We all have paper to handle every day. We take notes, we get bills, we save receipts – the list is endless, just like the paper. If you tend to throw every piece of paper into the In-Box in your office, perhaps it’s time to stop treating all paperwork equally.

To set up a system for paperwork that doesn’t just become another pile, you will need to divide your office’s In-Box into categories. For example, set up three boxes and title them “Immediate,” “Tomorrow,” and “File.”  Anything you have to handle before you move onto another task goes into the “Immediate” box. Something that is not as time-sensitive, but needs to be checked again tomorrow, obviously goes into the “Tomorrow” box and things that don’t need any further attention can go into the “File” box to be stored when you have time. Of course, you will really have a fourth box – the recycling bin – to complete your paperwork system.

If you use this method, remember to keep the papers moving daily and clean out the filed papers on a regular basis, which brings us to the next area where clutter often builds up – the filing pile.


Even the best filing cabinet fills up when left unattended. You may think “out of sight, out of mind” when it comes to this clutter, but that couldn’t be further from the truth. Knowing you have mountains of clutter lurking behind closed drawers is enough to cause ‘mess stress.’  You don’t have to see it every minute of the day to feel that stress growing inside. You still know it’s there even though you can’t actually see it.

Start by setting aside an afternoon for purging the stuff out of your files and shelves by first finding out what you actually need to keep.
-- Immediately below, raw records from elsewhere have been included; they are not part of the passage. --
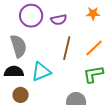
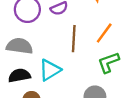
gray semicircle: (19, 46) -> (20, 46), turned -55

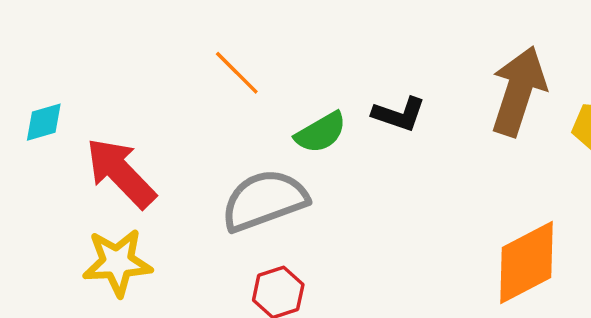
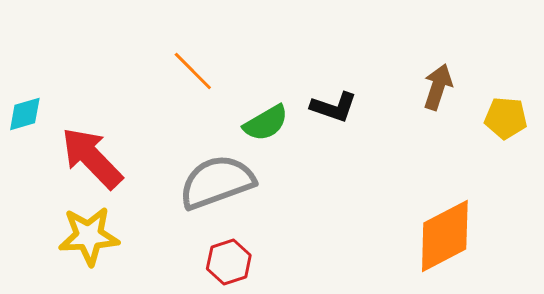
brown arrow: (518, 91) -> (438, 87), size x0.6

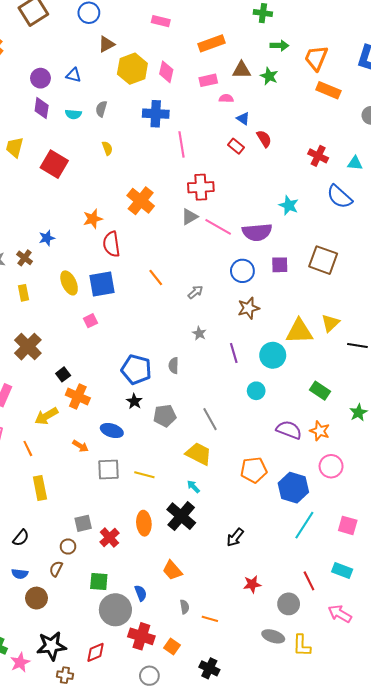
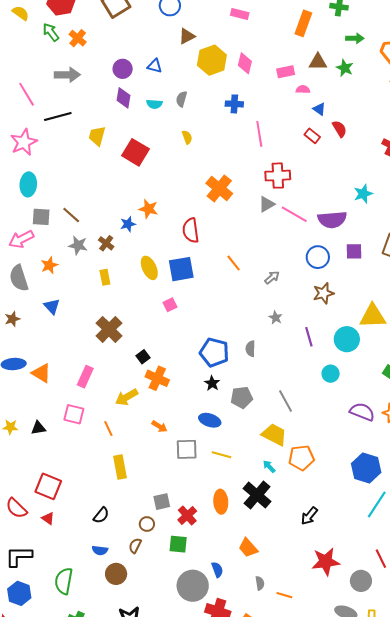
orange rectangle: (211, 43) -> (303, 23), moved, turned -50
blue cross: (156, 114) -> (234, 104), size x0.7
cyan star: (289, 205) -> (363, 194), turned 30
orange star: (93, 219) -> (148, 209), moved, turned 30
blue ellipse: (112, 431) -> (210, 420), moved
orange pentagon: (254, 470) -> (301, 458), moved
green square: (99, 581) -> (178, 544), moved
red star: (252, 584) -> (326, 562), size x1.6

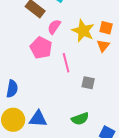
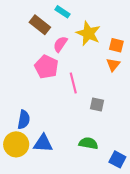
yellow star: (83, 31) -> (88, 33), moved
blue semicircle: (12, 89) -> (24, 120), moved
green semicircle: (80, 119) -> (88, 143), turned -150

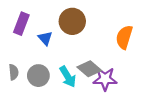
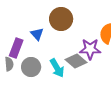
purple rectangle: (21, 24) -> (16, 48), moved
purple star: (105, 79) -> (90, 49), moved

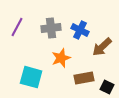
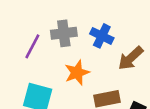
purple line: (17, 27) -> (32, 46), moved

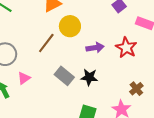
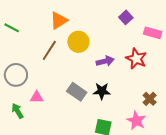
brown line: (46, 43) -> (49, 50), moved
pink triangle: (24, 78) -> (37, 97), turned 40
Now you can begin digging into those items that are obsolete. You may find old instruction manuals for equipment you don’t even have any more or receipts for items way past the point of return. Many of these items have simply been forgotten. It’s time to get rid of those “someday we may need these” items.


There are a lot of reasons you decided to work from home.  At the time you made the decision, all those reasons sounded like excellent solutions to the problems of working outside the home commuting, childcare costs etc.

You now have your home office arranged and you’re enjoying the good life and all the benefits of working from home.


Some of the pros have actually turned into unexpected cons. Let’s take a look at a few of the ways working from home positives can turn into negatives and how to correct it.


Swapping the daily commute and time at work for a day at home with (the kids/ partner/spouse/dog/cat – delete as appropriate) is a common reason for working from home. Everyone is happy you’re right there in your office, close at hand, all day long, accessible at the drop of a hat.

The problem is, you don’t get any work done. You are just a shout/cry or bark away from everyone’s wants and needs, so why wouldn’t they call for you? The solution is to set up boundaries. You have to treat your workday as if you were actually out at work. Diary in plenty of downtime, as well and you will enjoy that extra time with the family that you wanted.


If you worked outside the home for any amount of time, you’ll remember how much you disliked having to spend your evenings and weekends catching up on all your housework. Now that you’re working from home, you can easily get those jobs done during the day.

The problem created by this is you lose focus quickly. On the way down the stairs, you pick up the washing. Then as you head to the kitchen, you see dishes in the sink, dust on the TV shows up more during the day too. Each little chore will end up growing into larger jobs if you let it. Instead, choose an hour a day to catch up on a few things that would have been waiting until you got home at night after work. Your evenings are free like you wanted and the housework gets done. What works for me is, every morning I list two household jobs that need doing and I stick to two, whether it’s cleaning a bedroom and doing the washing or food shopping and cleaning the kitchen.  I only pick two jobs every day, usually one small job and a larger job to mix it up.  This helps me to keep on top of my housework, without it interfering with my office work.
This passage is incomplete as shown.